Marlina the Murderer in Four Acts

Like Kill Bill, only rural … and lame

I t’s a good bet Marlina didn’t start the movie thinking, “I’m going to kill a bunch of guys.” It is indeed possible, almost likely, this newly widowed rural farmwoman hadn’t planned on killing a guy for at least a week or two. But, you know, when a nasty dude comes to your farm, decides to take all your livestock and gang rape you to boot and you better have dinner on the table when his buds arrive, well, is it any surprise that Marlina stepped up her plans?

The rural 600 sq. ft. home of Marlina (Marsha Timothy — well there’s an Indonesian name if I ever heard one) seems modest, yet hasn’t gone unnoticed by the villains of the community. Were they aware that she had grandma stuffed and mounted in the corner of the living room?  They’re aware now. Our heroine lost her husband recently. I’m guessing his corpse is currently at the taxidermist. The loss serves as a tragedy on so many levels here, they’re hard to count. The film highlights a few of them which include security of future, security of assets, security of person, security of … well, let’s face it, she’s not only lost her man, she’s lost the ability to protect anything they shared, including her body. One almost has to appreciate the criminal so bold that he’ll invite himself in, look around, and say: “I see no one’s workin’ the door. Tell you what: my boys are gonna come over in a bit. We’re going to take everything you own and rape you. And you better serve us dinner beforehand, dig?” It’s all matter-of-fact. This is the way it is. Marlina isn’t even allowed the dignity of verbal objection. It’s nothing more than, “You can’t do anything to stop this, so I’m giving you the courtesy of a program for the evening.”

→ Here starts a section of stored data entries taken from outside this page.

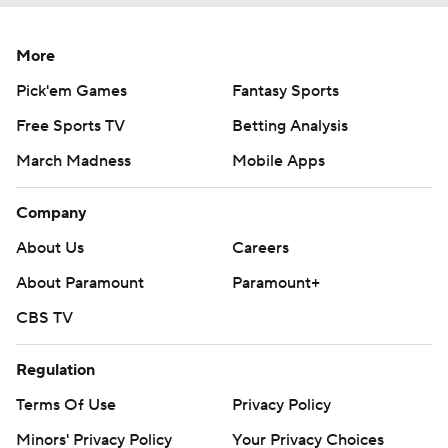
More
Pick'em Games
Fantasy Sports
Free Sports TV
Betting Analysis
March Madness
Mobile Apps
Company
About Us
Careers
About Paramount
Paramount+
CBS TV
Regulation
Terms Of Use
Privacy Policy
Minors' Privacy Policy
Your Privacy Choices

Act I ends with five dead men in Marlina’s house – four poisoned and the leader decapitated. I was still with the movie at this point. After all, this is exactly what we wanted to see. Well, except for the part where she doesn’t stuff them in the corner with grandma. One token doesn’t get left in the house – the severed head of the leader. Marlina needs to “take it to the police.” Why?

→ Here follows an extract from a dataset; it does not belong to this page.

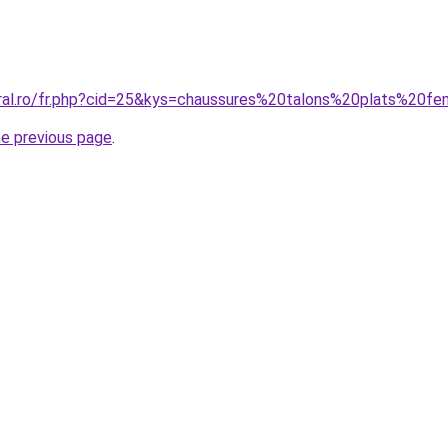
oral.ro/fr.php?cid=25&kys=chaussures%20talons%20plats%20
he previous page
.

Perhaps nothing in the world is as sad as the deterioration of a good film. I wasn’t wild about Act I. It was slow and hard to get into – I’m used to my heroines being a bit more verbal when gang rape is on the table. But it ended as it should and Marlina had me in her corner. And, yet, over the following three acts, she lost me. I think I might get the severed head as a trophy or a warning, but it serves as neither. Instead, it becomes an albatross, a reminder of the unspeakable crimes Marlina was forced to commit and a beacon for the remainder of the gang. The movie acts as functional black comedy – not unlike Kill Bill – but briefly and without conviction. There is a sick humor in boarding the public bus while openly displaying evidence of murder; it should, however, be followed with conviction by our heroine, not remorse or regret. Stop. Think. Mouly Surya: why does Marlina carry with her a severed head? What is the true intention of this act? If I can’t answer this question, I just chalk it up to “something Indonesian I don’t understand.” As a director, that can’t possibly be your intent, can it?

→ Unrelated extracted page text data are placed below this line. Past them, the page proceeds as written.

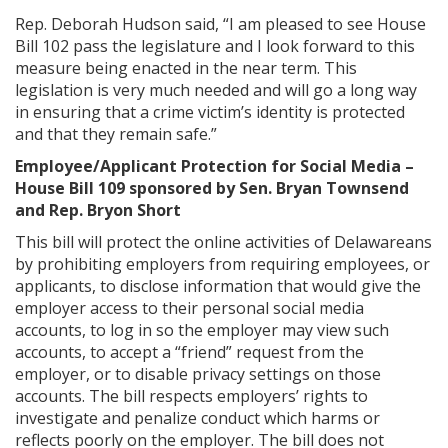
Rep. Deborah Hudson said, “I am pleased to see House
Bill 102 pass the legislature and I look forward to this
measure being enacted in the near term. This
legislation is very much needed and will go a long way
in ensuring that a crime victim’s identity is protected
and that they remain safe.”
Employee/Applicant Protection for Social Media –
House Bill 109 sponsored by Sen. Bryan Townsend
and Rep. Bryon Short
This bill will protect the online activities of Delawareans
by prohibiting employers from requiring employees, or
applicants, to disclose information that would give the
employer access to their personal social media
accounts, to log in so the employer may view such
accounts, to accept a “friend” request from the
employer, or to disable privacy settings on those
accounts. The bill respects employers’ rights to
investigate and penalize conduct which harms or
reflects poorly on the employer. The bill does not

Marlina the Murderer in Four Acts is living proof that you can take the fun out of anything. What should have been a sweet tale of slaughter vengeance gets bogged down by the necessity of having to understand our heroine and live her journey. Look, Ms. Surya, we don’t need to live Marlina’s journey; all we really need is 1) the horror 2) the pain 3) the revenge. We were sold on her as a sympathetic character the minute the would-be rapist slimeball insisted on being treated as a guest. But in making us watch Marlina cart the dude’s severed head around, I became less sympathetic – which should have been next to impossible. From my POV, this was a film that reached out to an audience, grabbed them, and then ignored them for the rest of the film.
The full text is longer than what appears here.